そして、第1話を放映する前にささやかなお披露目会が催されたのである。




「それでは、本作品の主役を演じる声優ルメル・ペラーロさんです!どうぞー!!」


 サンホセ国立劇場の優美な舞台上に満面の笑顔を浮かべたルメルが現れて着席すると、観客席の歓声と拍手はより一層大きなものへと化した。


「色々とあった中で正直僕が再びこの作品に携わる日が来るなどとは夢にも思いませんでした!しかも主役ですよ、主役!!こんな最高の舞台でお披露目の席に立てるなんて僕は幸せな男です!!」


「ルメル君。それは君の優しさと努力があったからこそたどり着けたに他ならないんだよ。」


 壇上で隣の席に座っていたロココが口を挟む。


「それとね、今日はもう一つルメル君にプレゼントが用意してあるんだ。ほら。」


「これは・・・」


 差し出されたのは鳥かご。
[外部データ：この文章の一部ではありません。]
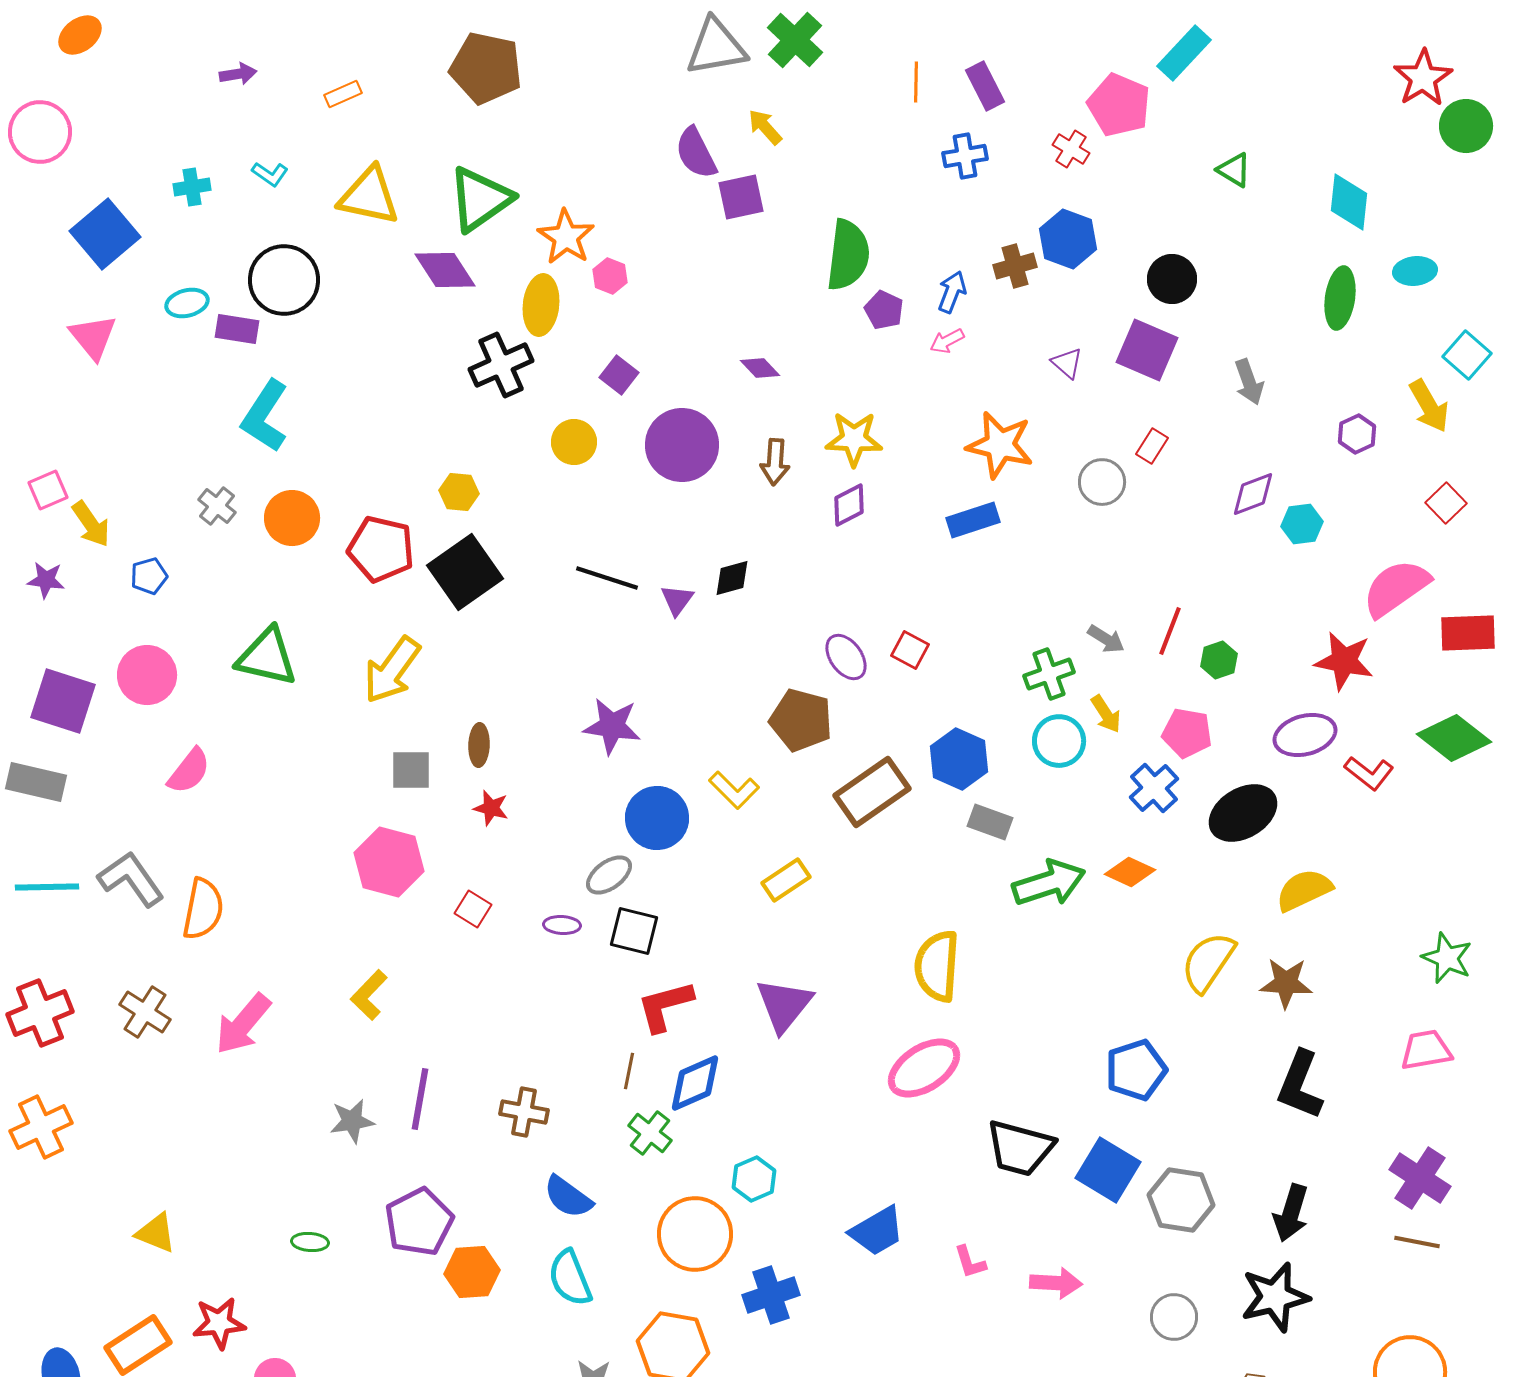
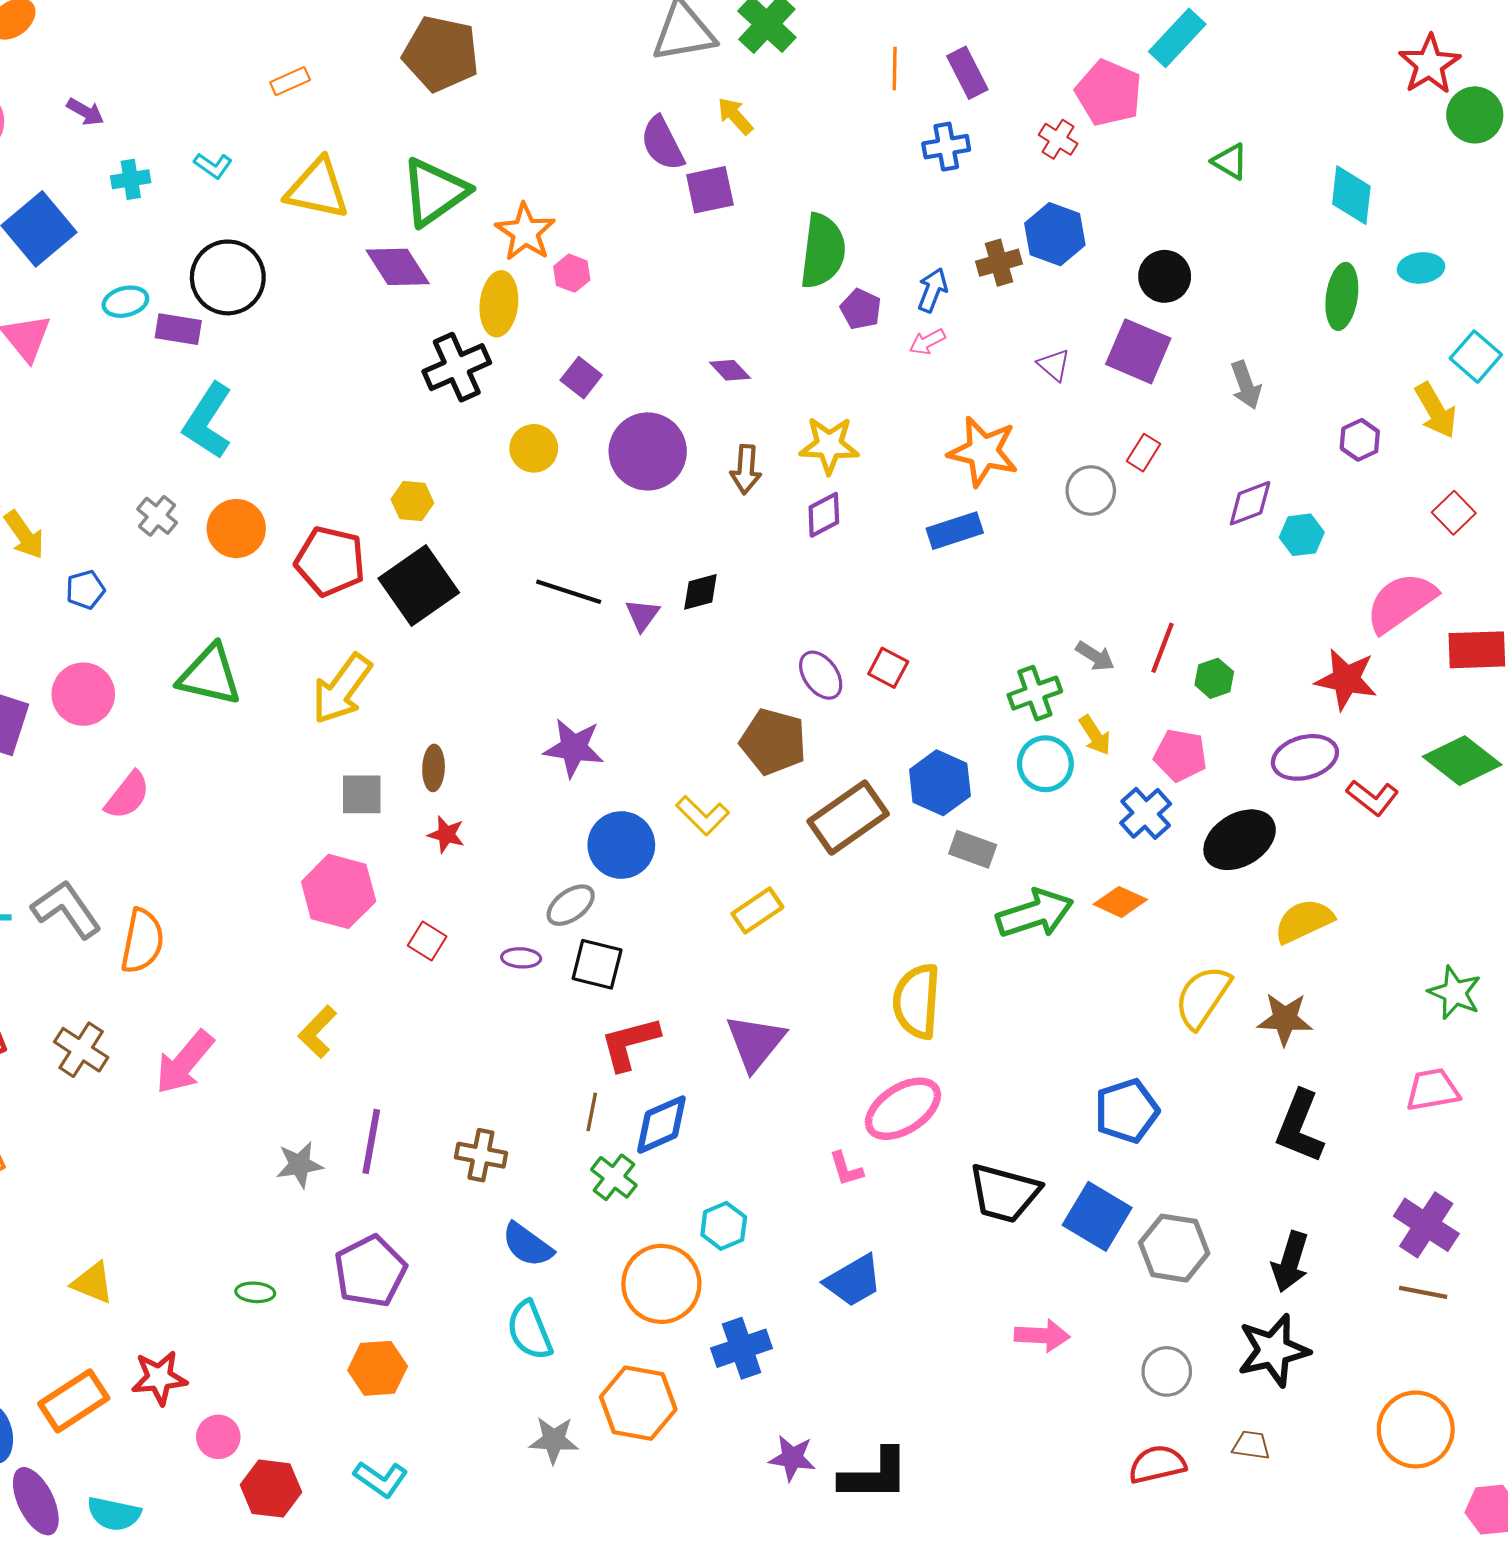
purple arrow: (238, 74) -> (85, 112), moved, turned 39
pink L-shape: (970, 1262) -> (846, 1169), moved
orange hexagon: (472, 1272) -> (378, 1368), moved

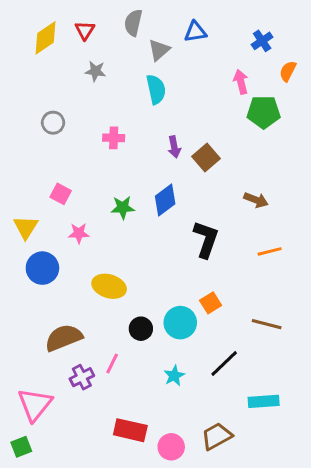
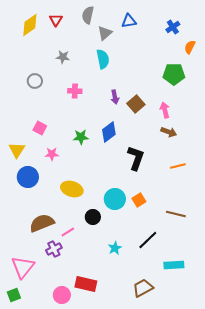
gray star: (95, 71) -> (63, 57), moved
pink arrow: (241, 82) -> (165, 110), moved
cyan circle: (180, 323) -> (115, 199), moved
pink line: (112, 364) -> (68, 232), moved, turned 32
pink circle: (171, 447) -> (62, 295), moved

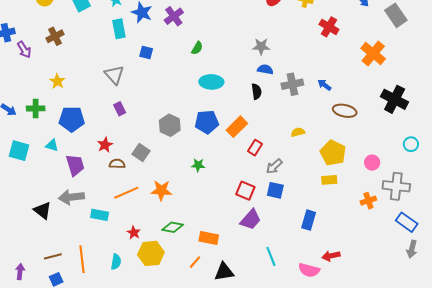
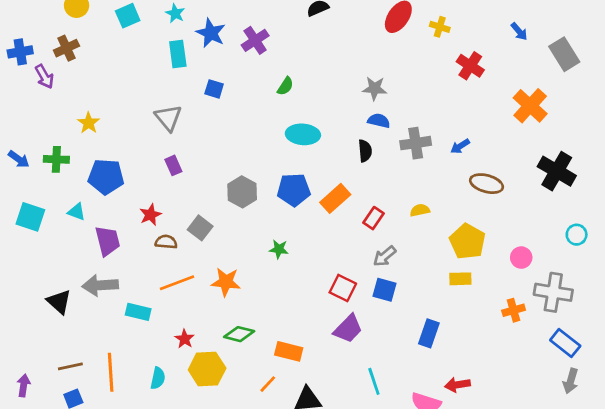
brown cross: (55, 36) -> (66, 48), moved
blue arrow: (324, 85) -> (460, 146), turned -72
red rectangle: (255, 148) -> (374, 218), moved

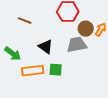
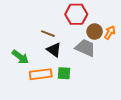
brown line: (25, 21) -> (48, 34), moved
gray trapezoid: (77, 45) -> (85, 48), turned 35

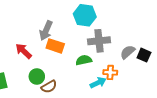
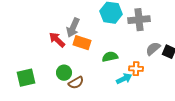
gray cross: (99, 41) -> (139, 20), moved
red arrow: (24, 51) -> (57, 40), moved

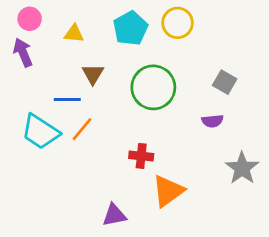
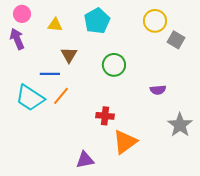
yellow circle: (178, 23) -> (155, 21), moved
gray square: (225, 82) -> (176, 40), moved
green circle: (153, 87) -> (114, 65), size x0.7

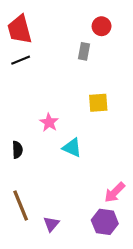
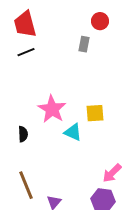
yellow square: (98, 103) -> (95, 113), moved
pink star: (49, 122) -> (52, 109), size x1.6

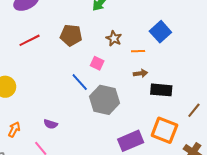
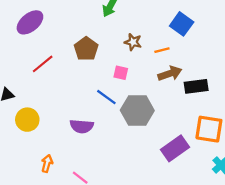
brown pentagon: (71, 35) -> (86, 49), turned -30
brown arrow: (140, 73) -> (170, 73), size x1.5
purple semicircle: (51, 124) -> (82, 126), moved, size x1.5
その中には赤と緑を基調とした美しい鳥・ケツァール。(コスタリカおよびその近隣諸国のみで生息するといわれてる希少種)


「これは私が3年前に近所の山で怪我しているのを見つけて連れて帰ってからずっと暮らしている相方だ。これを作品のアニメ化にあたって本当に主人公だと認められる君に託そうと思っているんだよ。」


「ロココ先生・・・」


「この子はね・・・名前をロメロというんだけどね、ロメロには本日をもって私の相方を卒業して私と君をつなぐ架け橋として生きてもらってほしいんだ。」


 しばしの沈黙が辺りを包む。やがて。


「分かりました!不肖ルメル・ペラーロ僭越ながら先生の愛鳥ロメロを譲り受け、必ずやこの作品をアニメ史に残る作品としてスタッフの皆さんと一緒に育て上げてゆきます!!」


「頼んだよ、アミーゴ!!」


 ルメルとロココががっちりと握手を交わしたその瞬間、観客席の歓声と拍手は最高潮に達した。


 そうやってあたたかい歓喜の渦に包まれながらお披露目会は滞りなく進行し、最高の形で幕を閉じたのである。




「いいオチじゃねーか。漫画のネタに使ったら大好評間違いなしだぜ、こんな話。」


 コンビニの控え室にあるテレビでその様子を見ながらダークがニヤニヤと笑う。


「人事のように言うなよ。この件に関しては俺だってダークだって色々動き回ったじゃねーか。」


 マンチェスティーが椅子にふんぞり返っているダークの肩をソフトに揉みながら冗談交じりに口をとがらせる。


「そうだな。あと、カナダに帰っちまったけどお前の姉貴もな・・・」


 遠い目をしながらダークが天井を見上げる。


「俺もそろそろ自分の道ってヤツを見つけ出さなきゃならねー時期かもな・・・」


 それはここ数日のダークの口癖だった。


 執筆に全力を注いで小説のヒットとそれに伴うアニメ化を果たしたロココ。


 声優の仕事に全力で臨み数年の下積みを経てついに主人公の声を担当するまでに成長したルメル。


 経営学と職場経験を活かして悲願だった自分の店を持ち、毎日繁盛させているマンチェスティー。


「じゃあ、俺が進むべき場所ってどこにあるんだろうな・・・」


 彼らと比べると、やりたい事すら見つけ出せずその場しのぎで生きている自分に嫌気が差してくる。


「ま、時が来ればきっと分かるだろうから今はこの仕事に全力投球かな!」


 それでも、前向きに生きる姿勢だけは崩さなかった。


「ダーク、もう休憩は終わりだ!昼飯時で今から弁当買いのお客さんがガンガン来るから気合入れて行くぞ!!」


「おう!ガンガン売ろうぜマンチェスティー!!」


 見えない未来ではなく今この場所がダークの戦うステージなのだから。